7.01.2012

'Opkomende landen wuiven neoliberalisme uit'

In het tijdschrift Mo* deze maand staat een lezenswaardig dossier over het economisch beleid van de BRIC-landen.

Dat enkele grote ontwikkelingslanden een economische groeispurt doormaakten in het voorbije decennium is geen nieuws meer. Maar veel mensen ontgaat de snelheid van die evolutie. Zo steeg het aandeel van de ontwikkelingslanden in de wereldeconomie tussen 2000 en 2009 van 40 naar 50 procent (in koopkrachttermen). Die evolutie roept de vraag op in welke mate de opgang van het Zuiden de mondiale politiek zal wijzigen of nu al wijzigt.
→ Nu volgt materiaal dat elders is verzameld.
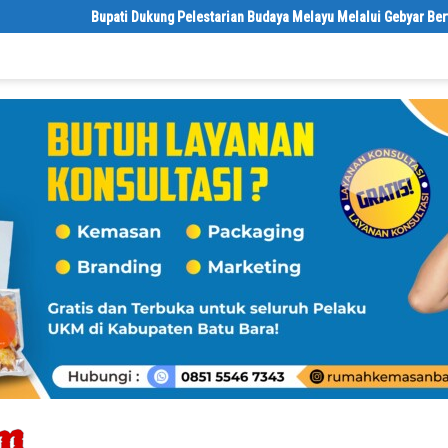
Bupati Dukung Pelestarian Budaya Melayu Melalui Gebyar Bertanjak Jilid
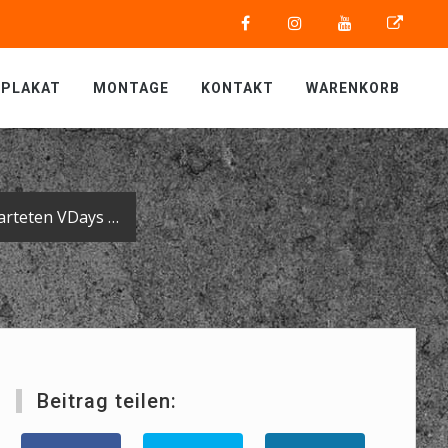
PLAKAT
MONTAGE
KONTAKT
WARENKORB
In der letzten Woche fanden bei der Vollmer Group in Biberach die lang erwarteten VDays statt. Mit dabei: Eventbeschriftung aus dem Medienhaus.
Beitrag teilen:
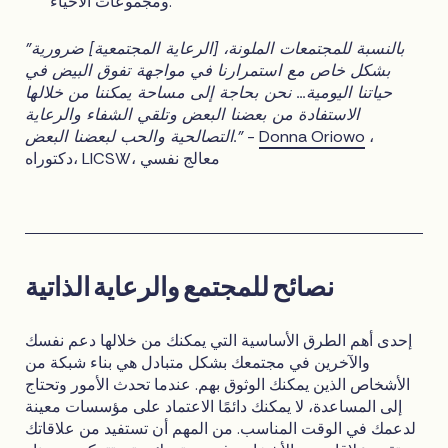
ومجموعات الأحياء.
"بالنسبة للمجتمعات الملونة، [الرعاية المجتمعية] ضرورية
بشكل خاص مع استمرارنا في مواجهة تفوق البيض في
حياتنا اليومية... نحن بحاجة إلى مساحة يمكننا من خلالها
الاستفادة من بعضنا البعض وتلقي الشفاء والرعاية
،
Donna Oriowo
-
التصالحية والحب لبعضنا البعض."
دكتوراه، LICSW، معالج نفسي
نصائح للمجتمع والرعاية الذاتية
إحدى أهم الطرق الأساسية التي يمكنك من خلالها دعم نفسك
والآخرين في مجتمعك بشكل متبادل هي بناء شبكة من
الأشخاص الذين يمكنك الوثوق بهم. عندما تحدث الأمور وتحتاج
إلى المساعدة، لا يمكنك دائمًا الاعتماد على مؤسسات معينة
لدعمك في الوقت المناسب. من المهم أن تستفيد من علاقاتك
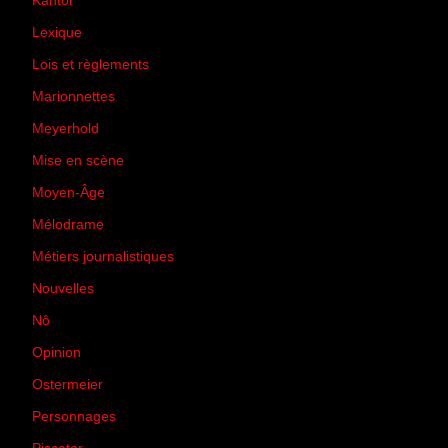
Kantor
(5)
Lexique
(42)
Lois et règlements
(7)
Marionnettes
(2)
Meyerhold
(85)
Mise en scène
(81)
Moyen-Âge
(23)
Mélodrame
(9)
Métiers journalistiques
(67)
Nouvelles
(129)
Nô
(5)
Opinion
(167)
Ostermeier
(16)
Personnages
(11)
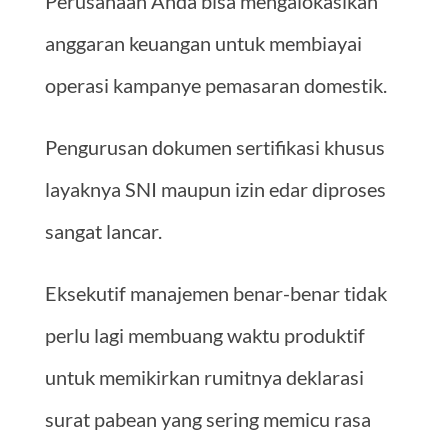
Perusahaan Anda bisa mengalokasikan
anggaran keuangan untuk membiayai
operasi kampanye pemasaran domestik.
Pengurusan dokumen sertifikasi khusus
layaknya SNI maupun izin edar diproses
sangat lancar.
Eksekutif manajemen benar-benar tidak
perlu lagi membuang waktu produktif
untuk memikirkan rumitnya deklarasi
surat pabean yang sering memicu rasa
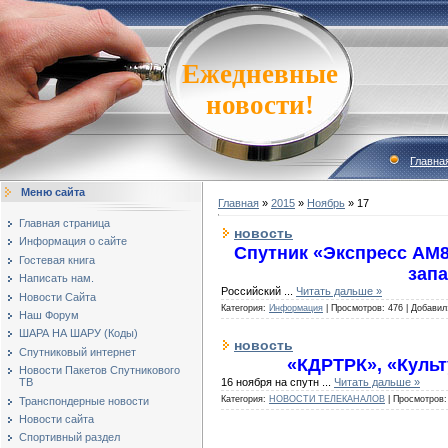
Ежедневные
новости!
Главна
Меню сайта
Главная
»
2015
»
Ноябрь
»
17
Главная страница
новость
Информация о сайте
Спутник «Экспресс AM8
Гостевая книга
зап
Написать нам.
Российский
...
Читать дальше »
Новости Сайта
Категория:
Информация
|
Просмотров:
476
|
Добавил
Наш Форум
ШАРА НА ШАРУ (Коды)
новость
Спутниковый интернет
«КДРТРК», «Культ
Новости Пакетов Спутникового
16 ноября на спутн
...
Читать дальше »
ТВ
Категория:
НОВОСТИ ТЕЛЕКАНАЛОВ
|
Просмотров:
Транспондерные новости
Новости сайта
Спортивный раздел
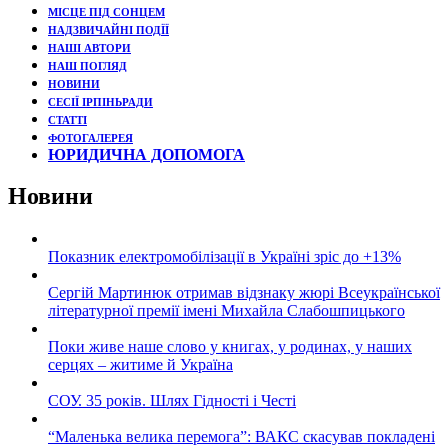
МІСЦЕ ПІД СОНЦЕМ
НАДЗВИЧАЙНІ ПОДЇЇ
НАШІ АВТОРИ
НАШ ПОГЛЯД
НОВИНИ
СЕСІЇ ІРПІНЬРАДИ
СТАТТІ
ФОТОГАЛЕРЕЯ
ЮРИДИЧНА ДОПОМОГА
Новини
Показник електромобілізації в Україні зріс до +13%
Сергій Мартинюк отримав відзнаку жюрі Всеукраїнської
літературної премії імені Михайла Слабошпицького
Поки живе наше слово у книгах, у родинах, у наших
серцях – житиме й Україна
СОУ. 35 років. Шлях Гідності і Честі
“Маленька велика перемога”: ВАКС скасував покладені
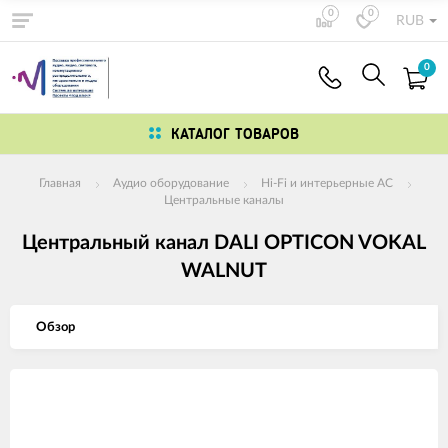
0
0
RUB
0
КАТАЛОГ ТОВАРОВ
Главная
Аудио оборудование
Hi-Fi и интерьерные АС
Центральные каналы
Центральный канал DALI OPTICON VOKAL
WALNUT
Обзор
Изображения
товаров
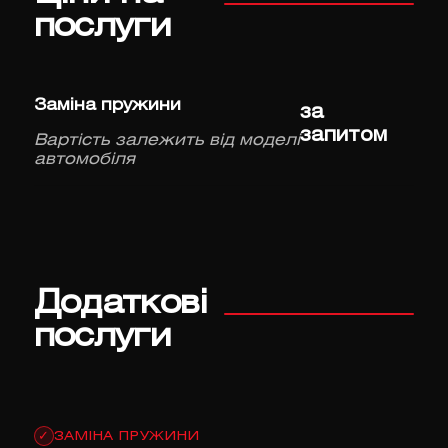
послуги
Заміна пружини
за
запитом
Вартість залежить від моделі
автомобіля
Додаткові
послуги
ЗАМІНА ПРУЖИНИ
✓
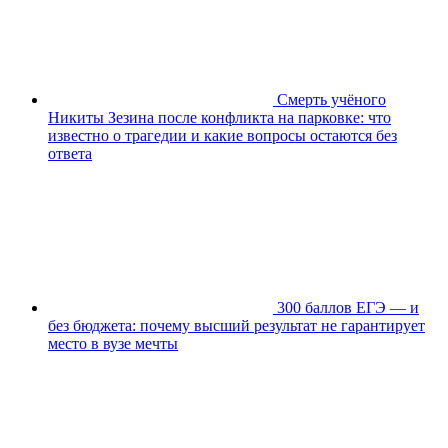
Смерть учёного
Никиты Зезина после конфликта на парковке: что
известно о трагедии и какие вопросы остаются без
ответа
300 баллов ЕГЭ — и
без бюджета: почему высший результат не гарантирует
место в вузе мечты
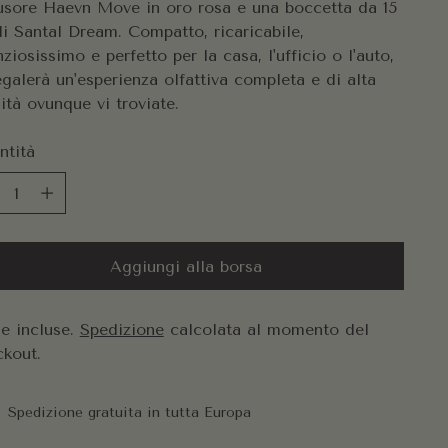
fusore Haevn Move in oro rosa e una boccetta da 15
i Santal Dream. Compatto, ricaricabile,
nziosissimo e perfetto per la casa, l'ufficio o l'auto,
egalerà un'esperienza olfattiva completa e di alta
ità ovunque vi troviate.
ntità
ntità
Aggiungi alla borsa
e incluse.
Spedizione
calcolata al momento del
ckout.
Spedizione gratuita in tutta Europa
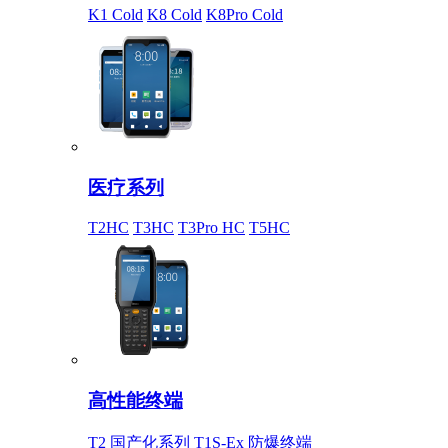
K1 Cold
K8 Cold
K8Pro Cold
医疗系列
T2HC
T3HC
T3Pro HC
T5HC
高性能终端
T2 国产化系列
T1S-Ex 防爆终端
Het antwoord op die vraag varieert naargelang van het domein.

Controle over financiële sector is sleutel voor nieuw ontwikkelingsmodel
Richard Kozul-Wright, bij de VN-Conferentie voor Handel en Ontwikkeling (Unctad) verantwoordelijk voor de Zuid-Zuidsamenwerking, ziet drie kenmerken die de meeste opkomende landen delen: een financiële sector ondergeschikt aan de echte economie, een sterk industrieel beleid en een sociale zekerheid met universele toegang.

De opkomende landen in de economisch-financiële machtsarena
De opkomende landen nemen het dus niet nauw met de neoliberale mantra’s. Ze denken pragmatisch en streven vooral groei na. Dat betekent nog niet dat ze ook een alternatief verhaal articuleren in de internationale instellingen. Ze verwerven er wel geleidelijk meer macht.

De alternatieve strategieën van de opkomende machten
Op het vlak van economie en financieën hanteren de BRICS-landen een andere aanpak dan de traditionele neoliberale strategie van de Westerse landen. Maar ook in andere domeinen, zoals energie, klimaat, sociaal beleid en veiligheid en vrede doen de groeilanden het anders.

Staatsbedrijven als instrumenten van het beleid
De val de Berlijnse Muur betekende voor velen dat de liberale kapitalistische economie alles voor elkaar ging krijgen. De opkomende economieën drukken vandaag het idee dat globalisering en private ondernemingen de wereldeconomie sturen voor een groot deel de kop in. Nu China, Brazilië, Rusland en co met hun staatsbedrijven de crisis het best lijken door te komen, zijn de kaarten opnieuw geschud.

Groeilanden kunnen kloof tussen arm en rijk nog niet dichten
Ondanks groeicijfers tot tien procent per jaar, slagen de BRICS-landen er voorlasnog niet in hun bevolking uit de armoede te tillen. Vooral Brazilië heeft op vlak van inkomensgelijkheid vooruitgang geboekt, maar de cijfers zijn nog steeds onvergelijkbaar met die van West-Europa.

Veel leesplezier op deze wisselvallige zondag.